Bigot, était-il fatigué de Mme Péan ? C’est possible. Car il faut reconnaître que ces grands jouisseurs ne s’attachent jamais longuement à un fruit en particulier, ils aiment à goûter un peu à tout ce qui tente leur palais, et des meilleurs fruits ils ne laissent jamais que les morceaux épars. Quoiqu’il en fût, il avait trouvé en Mlle Deladier non seulement une amie charmante, mais une servante dévouée… une esclave presque. Elle était tellement honorée et fière de marcher à côté de ce maître redoutable qu’était l’intendant-royal, que pour lui elle se fût sacrifiée corps et âme. C’est pourquoi, après la capitulation de Québec, elle avait d’une main ferme et presque à bout portant tiré une balle de pistolet au grenadier Flambard pour protéger la vie de l’intendant.

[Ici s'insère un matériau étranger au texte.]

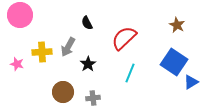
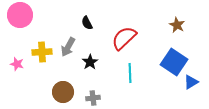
black star: moved 2 px right, 2 px up
cyan line: rotated 24 degrees counterclockwise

Et Flambard était tombé.[1]

Heureusement, comme nous le savons, notre héros en avait réchappé. On se rappelle qu’il avait été peu après ramassé par les deux grenadiers Pertuluis et Regaudin ; ceux-ci l’avaient conduit aux Trois-Rivières où se trouvaient Jean Vaucourt et sa femme, Héloïse de Maubertin, qui pendant un long mois avait veillé sur les jours du spadassin. Puis il avait fallu un autre mois à Flambard pour se remettre tout à fait de l’accident. Or, lorsque le Fort Jacques-Cartier eut été achevé et que Jean Vaucourt en eut été nommé le commandant, nos amis s’y transportèrent ainsi que

  1. Voir le volume précédent, dans la même collection « Le Drapeau Blanc » qui fait suite à « La Besace d’Amour » et « La Besace de Haine ».